• **Work instruction**
Working from the entries below, tally each line that holds "cepillado". Give the tally and nothing else.

*** Opening The data ***

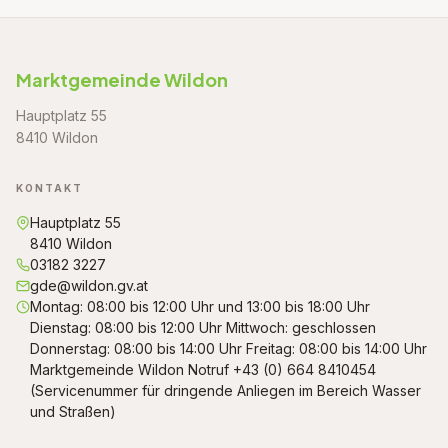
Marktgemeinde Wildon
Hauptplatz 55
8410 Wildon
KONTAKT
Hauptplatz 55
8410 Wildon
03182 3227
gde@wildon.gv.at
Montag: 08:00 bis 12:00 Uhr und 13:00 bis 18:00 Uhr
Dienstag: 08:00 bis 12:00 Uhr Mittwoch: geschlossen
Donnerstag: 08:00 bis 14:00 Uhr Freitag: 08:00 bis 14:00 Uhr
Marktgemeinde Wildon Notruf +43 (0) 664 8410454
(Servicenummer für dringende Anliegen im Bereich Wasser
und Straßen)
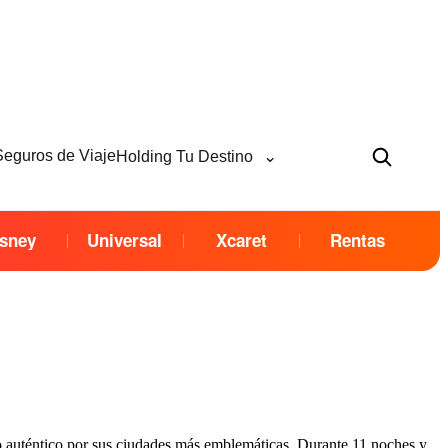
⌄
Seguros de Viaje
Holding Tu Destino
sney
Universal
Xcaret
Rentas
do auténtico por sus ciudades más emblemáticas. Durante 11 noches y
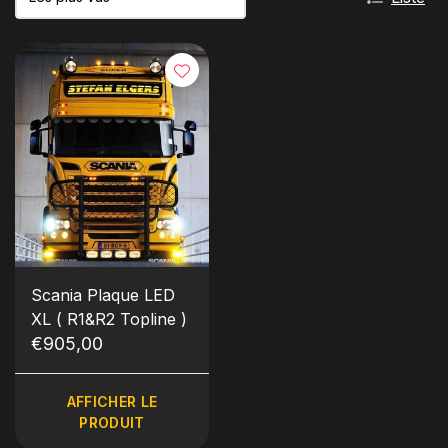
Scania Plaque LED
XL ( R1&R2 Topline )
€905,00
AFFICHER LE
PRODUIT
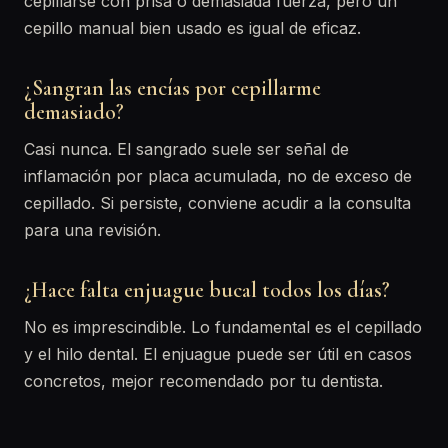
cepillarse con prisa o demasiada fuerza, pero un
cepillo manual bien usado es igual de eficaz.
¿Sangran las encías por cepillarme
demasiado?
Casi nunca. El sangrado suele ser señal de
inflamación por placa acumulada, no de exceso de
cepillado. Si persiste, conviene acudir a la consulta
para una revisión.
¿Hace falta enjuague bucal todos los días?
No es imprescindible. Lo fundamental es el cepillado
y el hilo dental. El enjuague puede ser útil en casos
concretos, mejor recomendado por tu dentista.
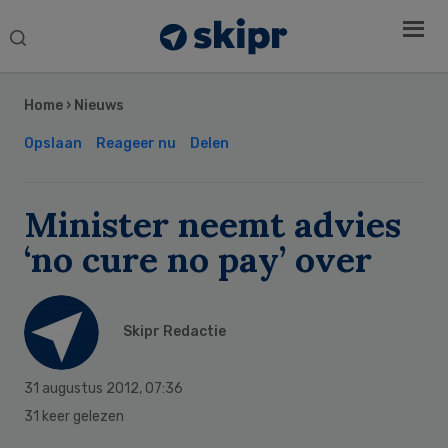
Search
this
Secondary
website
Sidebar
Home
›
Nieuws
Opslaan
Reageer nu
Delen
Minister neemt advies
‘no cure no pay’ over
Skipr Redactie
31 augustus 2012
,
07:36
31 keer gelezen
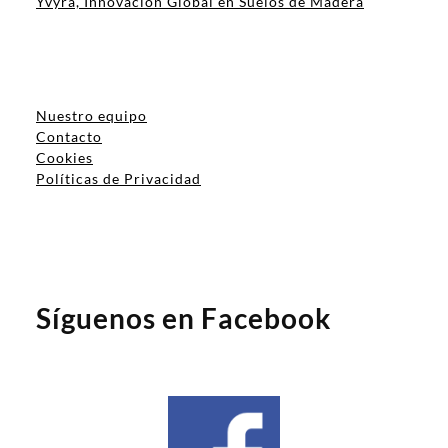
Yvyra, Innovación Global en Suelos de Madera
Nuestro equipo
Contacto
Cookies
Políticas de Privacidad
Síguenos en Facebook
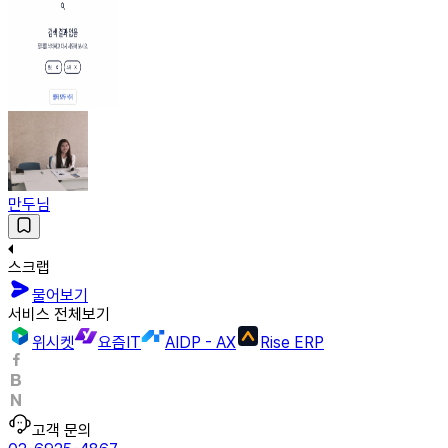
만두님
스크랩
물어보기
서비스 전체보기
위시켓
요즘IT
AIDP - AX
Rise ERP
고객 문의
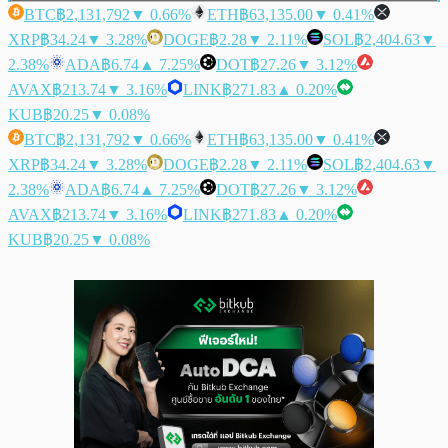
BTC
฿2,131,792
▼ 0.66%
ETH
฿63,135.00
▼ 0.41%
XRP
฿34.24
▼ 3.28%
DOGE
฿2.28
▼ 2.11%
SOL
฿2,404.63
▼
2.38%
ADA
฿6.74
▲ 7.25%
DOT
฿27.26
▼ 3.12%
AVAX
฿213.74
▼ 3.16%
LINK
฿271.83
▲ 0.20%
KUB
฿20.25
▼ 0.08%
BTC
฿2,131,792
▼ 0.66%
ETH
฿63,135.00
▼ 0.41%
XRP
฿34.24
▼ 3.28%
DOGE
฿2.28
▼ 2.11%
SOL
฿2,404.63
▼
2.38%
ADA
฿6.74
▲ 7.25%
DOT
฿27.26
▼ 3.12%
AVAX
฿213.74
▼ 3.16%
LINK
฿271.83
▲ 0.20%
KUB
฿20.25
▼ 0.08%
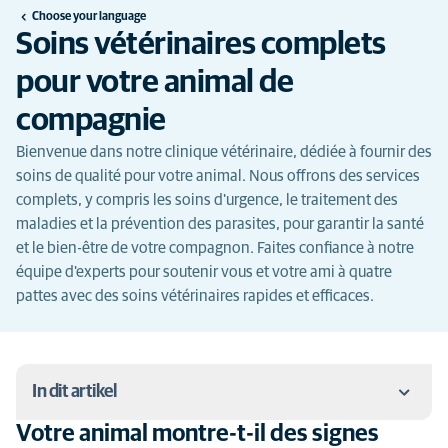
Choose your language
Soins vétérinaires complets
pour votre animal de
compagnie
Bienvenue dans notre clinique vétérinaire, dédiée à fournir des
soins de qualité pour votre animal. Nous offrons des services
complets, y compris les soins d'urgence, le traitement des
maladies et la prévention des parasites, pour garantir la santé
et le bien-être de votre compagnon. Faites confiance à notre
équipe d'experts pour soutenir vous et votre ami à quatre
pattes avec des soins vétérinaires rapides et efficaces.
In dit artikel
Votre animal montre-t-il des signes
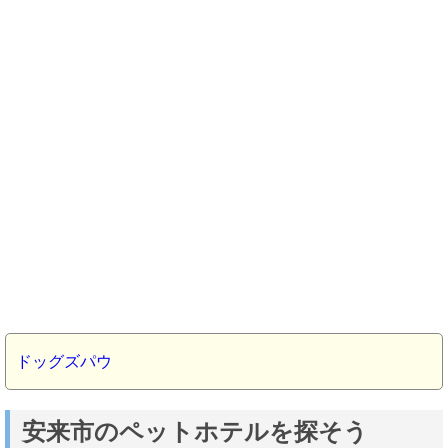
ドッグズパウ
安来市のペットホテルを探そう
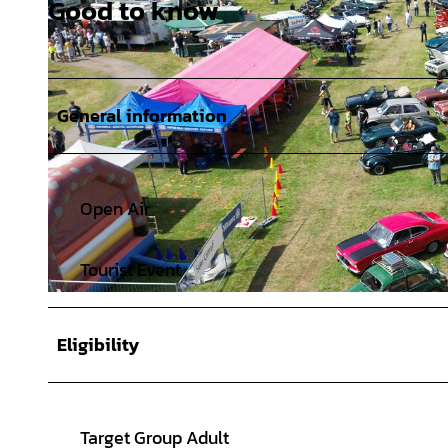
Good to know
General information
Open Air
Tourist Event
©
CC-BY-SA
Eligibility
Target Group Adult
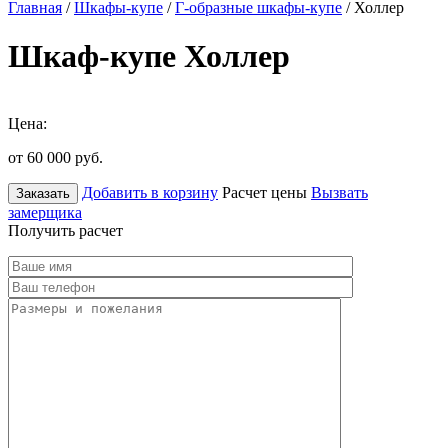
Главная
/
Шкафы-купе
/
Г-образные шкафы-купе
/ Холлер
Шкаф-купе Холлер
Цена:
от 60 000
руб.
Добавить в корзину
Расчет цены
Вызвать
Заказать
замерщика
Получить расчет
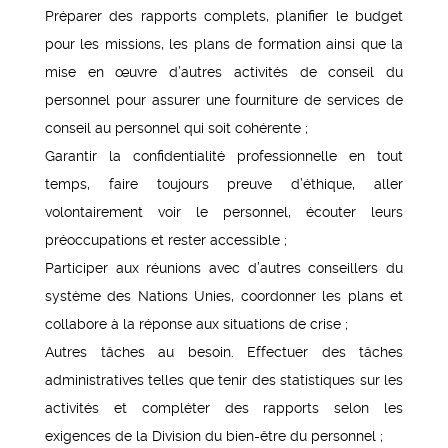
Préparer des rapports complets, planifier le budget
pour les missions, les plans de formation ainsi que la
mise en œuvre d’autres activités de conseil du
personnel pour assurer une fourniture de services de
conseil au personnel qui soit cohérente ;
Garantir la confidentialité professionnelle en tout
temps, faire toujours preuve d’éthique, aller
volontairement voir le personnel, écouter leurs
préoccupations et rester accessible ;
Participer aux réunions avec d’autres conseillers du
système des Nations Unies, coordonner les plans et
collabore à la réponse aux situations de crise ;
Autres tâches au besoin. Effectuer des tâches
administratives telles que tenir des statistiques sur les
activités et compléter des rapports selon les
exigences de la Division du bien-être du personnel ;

*** Closing The data ***

• **Task response**
2